Scrive Giuliano Ferrara ne Il Foglio del 12 ottobre: “[…] la forza di levarsi e chiedere: diteci la verità, non ce l’hanno e non hanno alcuna voglia di avercela”. Non è l’unico a pensarla così, a credere che l’acquisizione del secondo gruppo editoriale italiano da parte del primo sia passata decisamente sotto traccia, senza levare un moto d’indignazione. Facciamo un passo indietro e veniamo ai fatti.

Il 5 ottobre il gruppo Fininvest acquista per 127,5 milioni di euro Rcs mediagroup (Rizzoli, Bompiani, Fabbri, Marsilio…). Pochi giorni dopo l’amministratore delegato della Rcs, Scott Jovane, viene licenziato con una buonuscita di circa 750mila euro. La nuova realtà editoriale definita dai più “Mondazzoli” oggi controlla il 37% del mercato editoriale italiano con un fatturato vicino ai 500 milioni di euro. Tra i primi cento best-seller venduti in Italia nel 2014 cinquantacinque sono editi o da Mondadori o da Rcs, tra i primi dieci titoli sette sono di questa corazzata editoriale. Ultimo dato per capire dove pende la bilancia economica del mercato è questo: l’ultimo libro ad aver vinto il Premio Strega non edito da Mondadori o Rcs è Il viaggiatore notturno di Maurizio Maggiani, pubblicato da Feltrinelli nel 2005.

Mercato del libro

 

Quel 38,5% alla voce “Altri” è composto da editori indipendenti che fanno bene a preoccuparsi, ora più di prima. A fronte di un numero di realtà decisamente superiore rispetto a quella delle majors, il fatturato degli indipendenti è decisamente esiguo in virtù del fatto che i titoli editi e le copie stampate sono solo una piccola fetta dell’intero mercato.

Titoli e copie editoria 2014

Che questo fosse un paese dall’editoria in crisi già si sapeva; che questo diventerà il paese del libro unico potrebbe essere una prospettiva reale. Oltre ai dati sopra riportati va detto che l’unica via possibile oggi, se non si è una realtà editoriale di punta, è quella di consorziarsi con altre imprese, come nel caso della Gems( Gruppo editoriale Mauri Spagnol): la casa editrice di Stefano Mauri è oggi la seconda realtà dominante nel mercato librario ed è di fatto costituita da diverse case editrici quali Longanesi, Rizzoli, Corbaccio, la Coccinella… Va da sé che per le piccole realtà editoriali sia più complesso riuscire a trovare partner commerciali con cui essere competitivi sul mercato e che questo tipo di fusioni ha insito il rischio di un appiattimento delle peculiarità di ogni singola realtà.
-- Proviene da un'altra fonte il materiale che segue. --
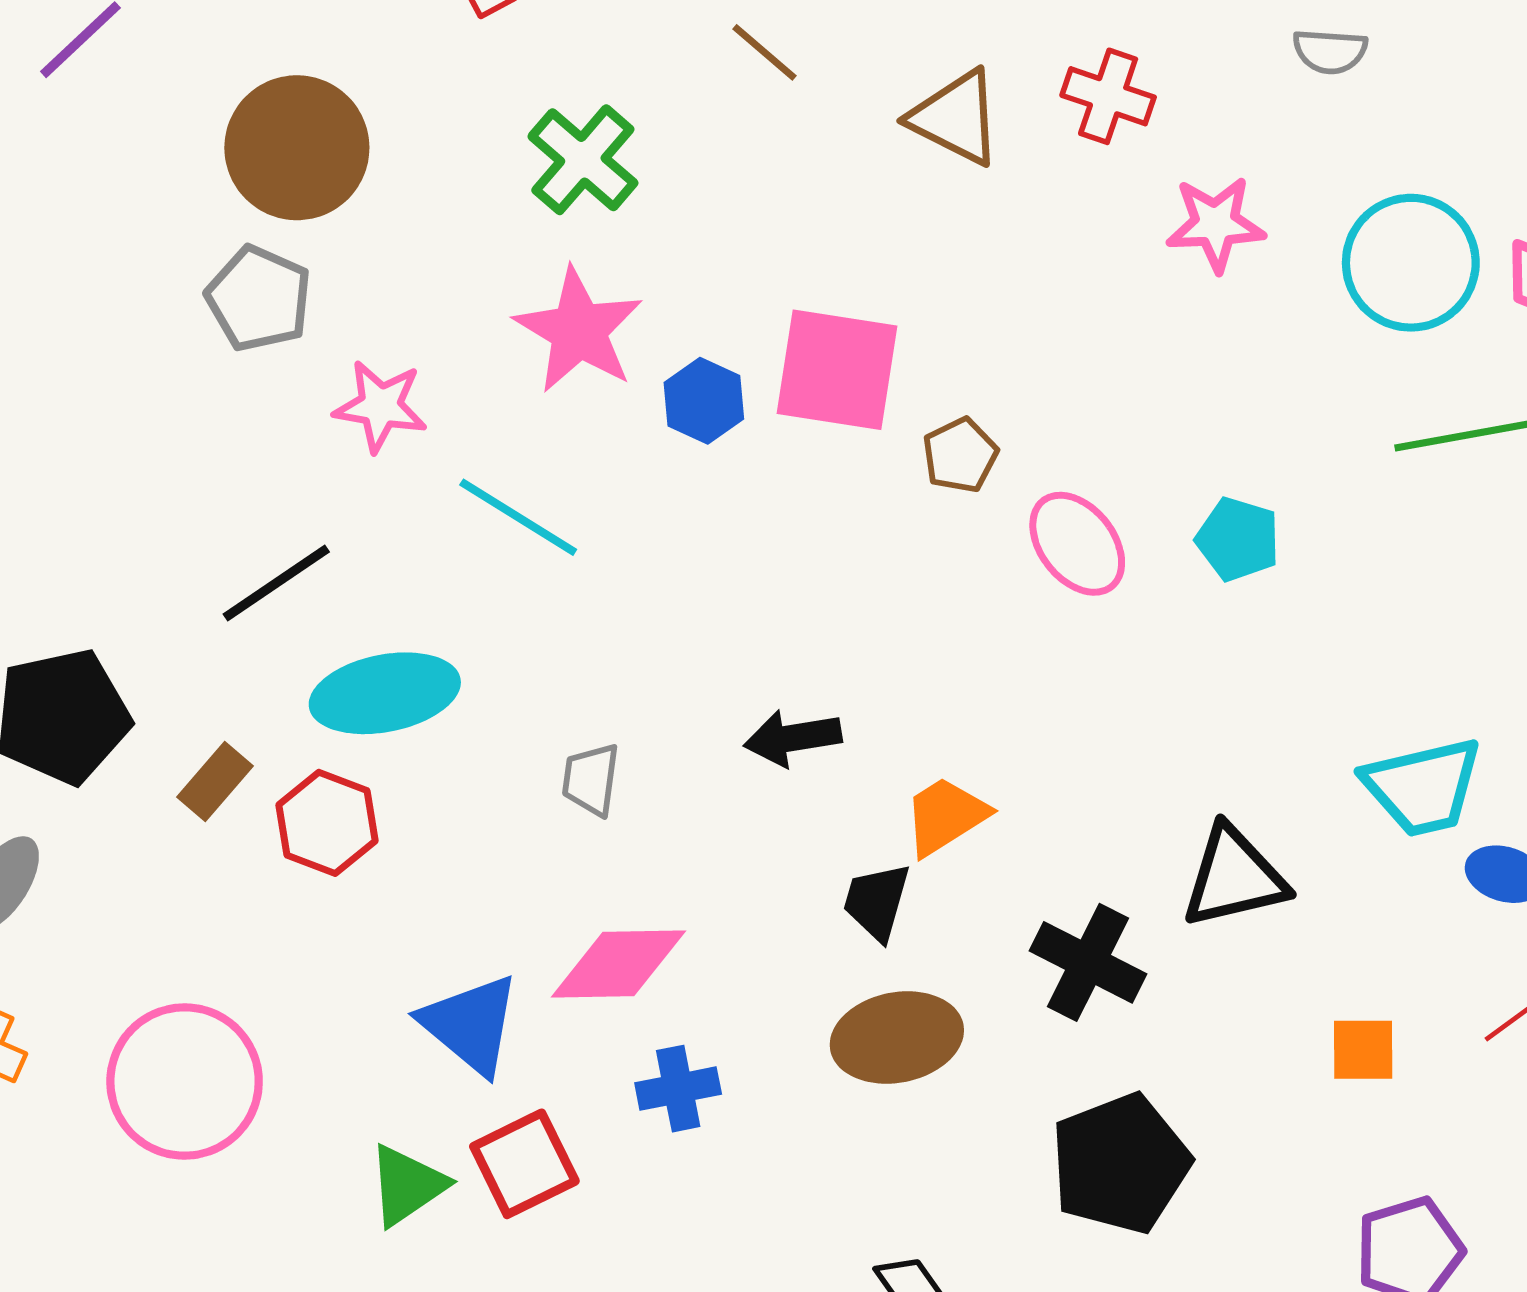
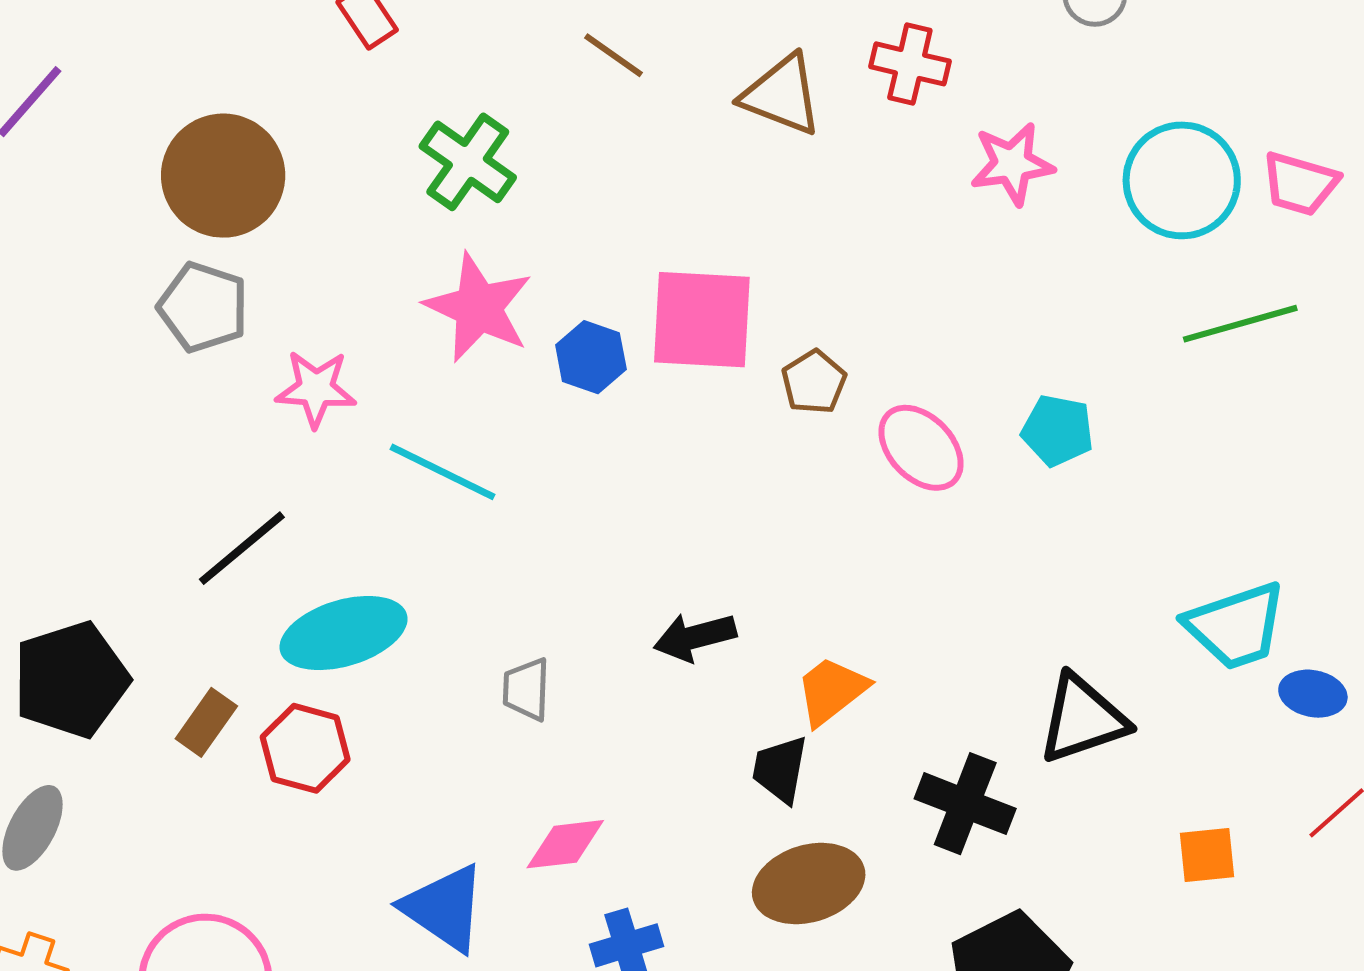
pink diamond: (618, 964) -> (565, 844), size x0.7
Correrà lo stesso rischio anche la Rcs? O meglio, la Rcs dovrà sottostare agli ordini di scuderia della Mondadori? Almeno dalle dichiarazioni sembrerebbe di no, eppure è già certo che 23 grafici editoriali(su 26 totali) del periodico Focus saranno licenziati causa esubero( fonte: Il Manifesto). Rcs avrebbe venduto per riuscire ad appianare i debiti accumulati negli anni evitando l’obbligo di una ricapitalizzazione dei propri soci, ma nello stesso periodo anche Mondadori ha accusato una certa flessione del capitale. In pratica, questa è una fusione che rispetta le leggi del capitalismo, “espandersi e acquisire quando è possibile”, ma questa non è una formula che garantisce il sanamento della crisi editoriale, mentre promette nuove difficoltà per la piccola editoria.

Questi dati, compreso il fatto che un monopolio di tali dimensioni sia un’esclusiva tutta italiana, dovrebbero far ripensare alle leggi che regolano questo mercato, oltre a dover dar da riflettere all’Antitrust che dovrà esprimersi sul caso entro sessanta giorni. Difficile però che cambi la realtà dei fatti, oltre all’apertura di un’istruttoria e all’ascolto delle parti in causa l’Antitrust non si spingerà; così come l’acquisizione di Einaudi 21 anni fa da parte di Fininvest, la più grande acquisizione nella storia dell’editoria italiana è destinata a essere realtà effettiva.